As poças d'água salvam um, dois, três gols flamengos. O goleiro
Moggey esbraveja, dá cambalhotas, pula de um lado pro outro, é um
espetáculo à parte. Os gols voltam a aparecer, primeiro com
Gustavo, aos 28', depois com Arnaldo, aos 32'. Já vencendo por 12-2,
o Flamengo ainda desperdiça dois pênaltis. No primeiro, Galo
exagera na pose e chuta fraco, Moggey defende. No segundo, Baiano
escorrega na hora do chute e a bola vai pra fora.
Os
contratempos não desanimam o time, que parte para o assalto nos
minutos finais. Aos 34' Amarante marca o décimo-terceiro. Dois
minutos depois, Borgerth se cansa de apenas servir os companheiros e
ele mesmo arrisca um chute de longe, é o gol catorze. Gustavo, o
artilheiro da tarde, marcará seu quinto gol aos 38' e por fim
Borgerth, no último lance da partida decretará o placar a ser
repetido em inúmeros livros e almanaques: Mangueira 2-16 Flamengo.
A
criança já se mostra grande ao nascer, em breve virará adulto.
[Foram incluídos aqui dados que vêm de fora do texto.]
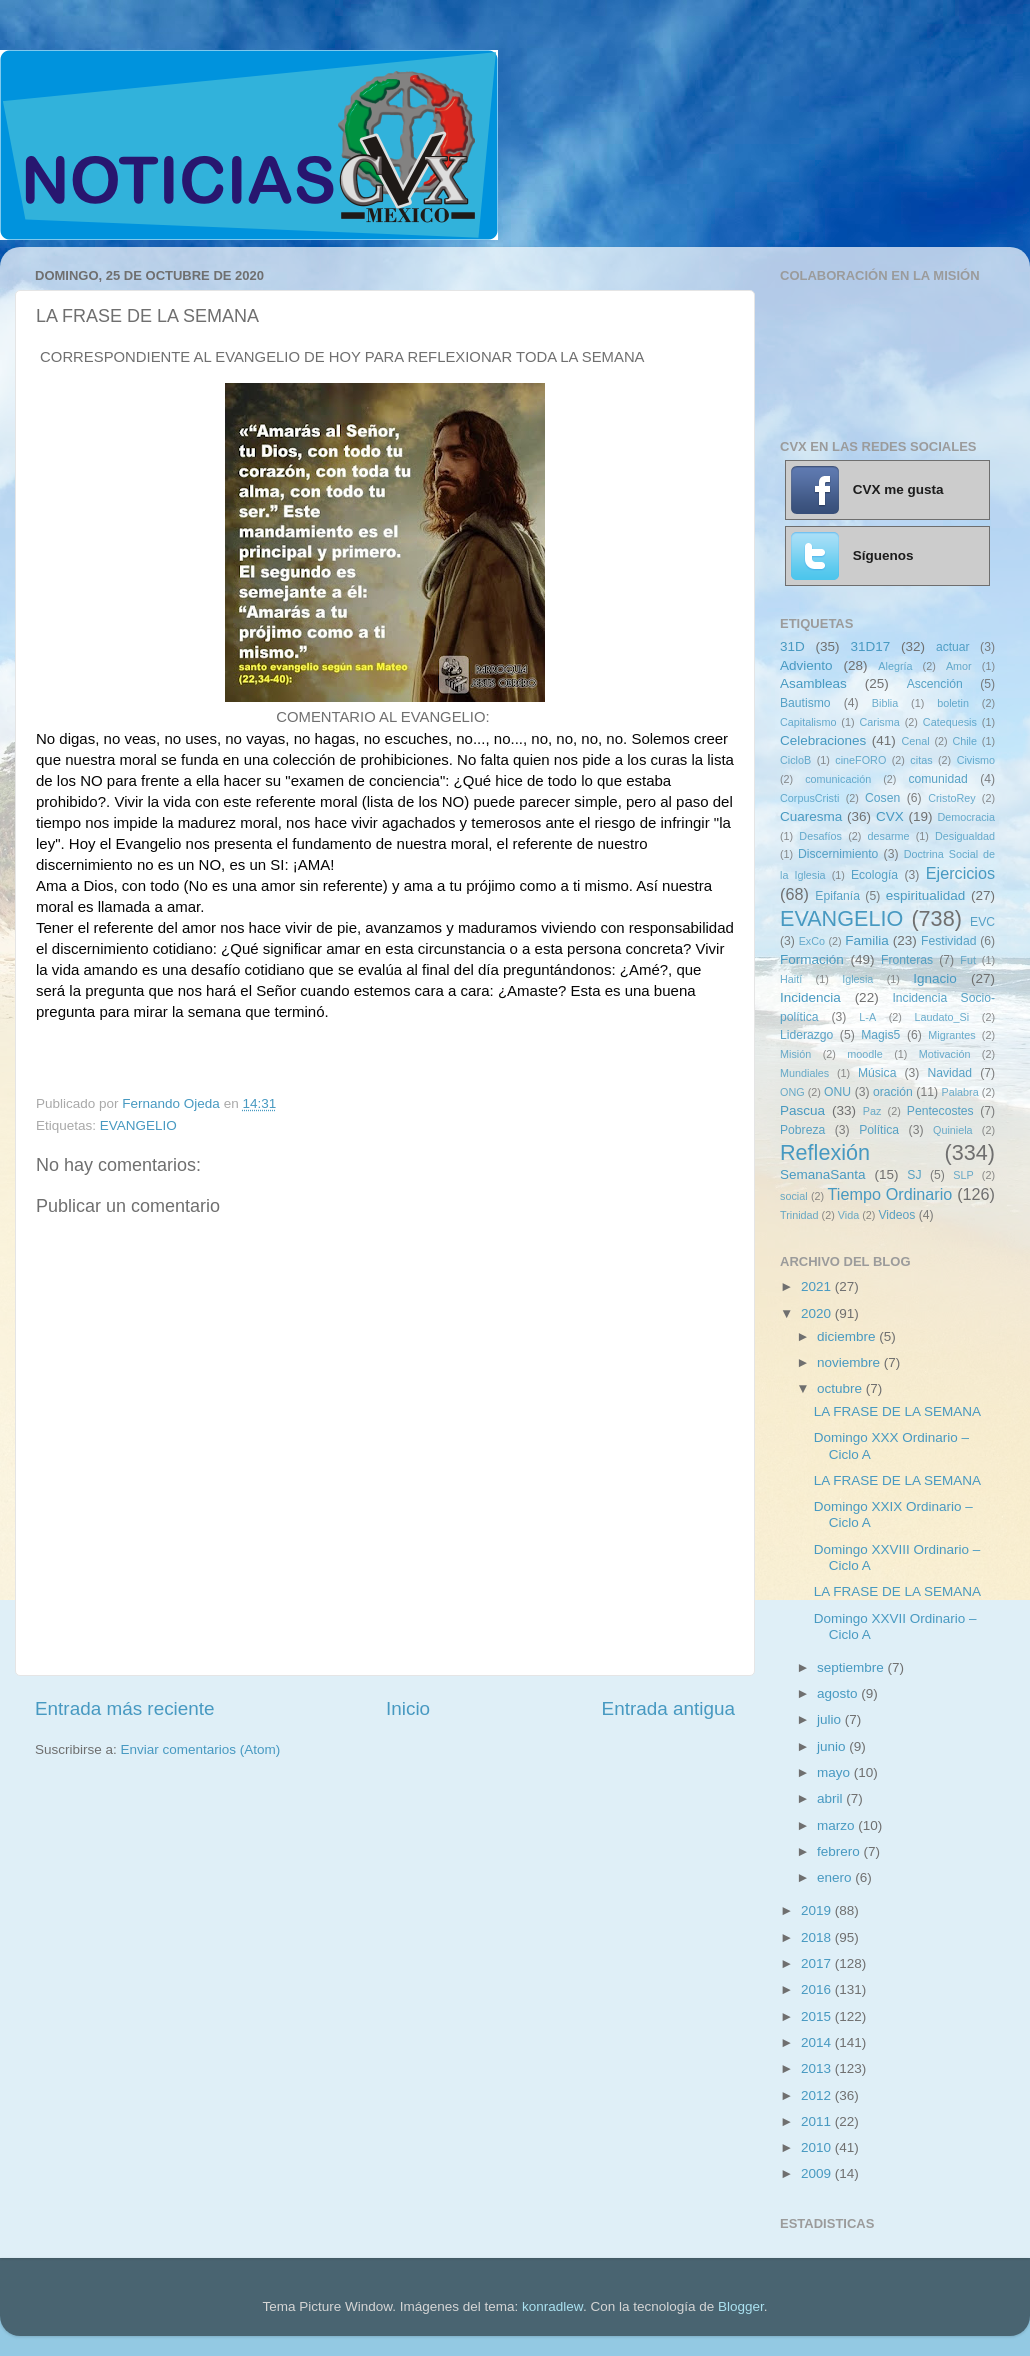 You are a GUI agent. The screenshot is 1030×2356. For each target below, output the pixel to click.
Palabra (959, 1092)
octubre (841, 1388)
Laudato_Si (942, 1017)
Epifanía (837, 896)
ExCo (812, 941)
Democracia (966, 817)
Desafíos (820, 836)
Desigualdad (965, 836)
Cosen (882, 798)
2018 (818, 1937)
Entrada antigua (668, 1708)
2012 (818, 2095)
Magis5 (880, 1035)
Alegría (895, 666)
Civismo (976, 760)
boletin (953, 703)
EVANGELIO (138, 1125)
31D (792, 646)
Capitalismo (808, 722)
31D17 (870, 646)
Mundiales (804, 1073)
O
Flamengo, ainda inebriado, irá lambuzar-se com sua grandeza e irá
perder dois campeonatos bobos, até assumir seu lugar de direito e
destino, com o bicampeonato de 14-15. O SC Mangueira seguirá sendo
surrado pelos times maiores (no segundo turno o Flamengo quase
repetirá o escore, parando em “apenas” 14-0), até fechar as
portas em 1927 (o maior feito de sua história será um 0-0 contra o
Fluminense, em 1917). Mas a região seguirá em evidência, por conta
de um grupo de samba que está começando a se organizar.
Gustavo
(ou Gustavo de Carvalho), o grande personagem da estreia, ainda
atuará em algumas partidas, mas logo se afastará para concluir seus
estudos. O mirrado e baixinho atacante (alguns o chamam de
Gustavinho) retornará em 1917, quando marcará também o primeiro
gol do Flamengo em uma partida internacional, no empate em 1-1 com o
argentino CS Barracas. Anos mais tarde, assumirá a presidência do
Flamengo e será o responsável por reerguer o clube após grave
crise, terminando de montar uma das maiores equipes da história
flamenga e conquistando os títulos de 1939 e o primeiro tri.
E,
cem anos passados, o Flamengo, o verdadeiro Flamengo continua
irreverente, encharcado, enlameado, forte, vencedor e querido. E os
oitocentos brotaram, e se multiplicaram, e povoaram uma cidade, um
país, uma nação.
Uma
nação que, por mais que acossada, jamais envergada.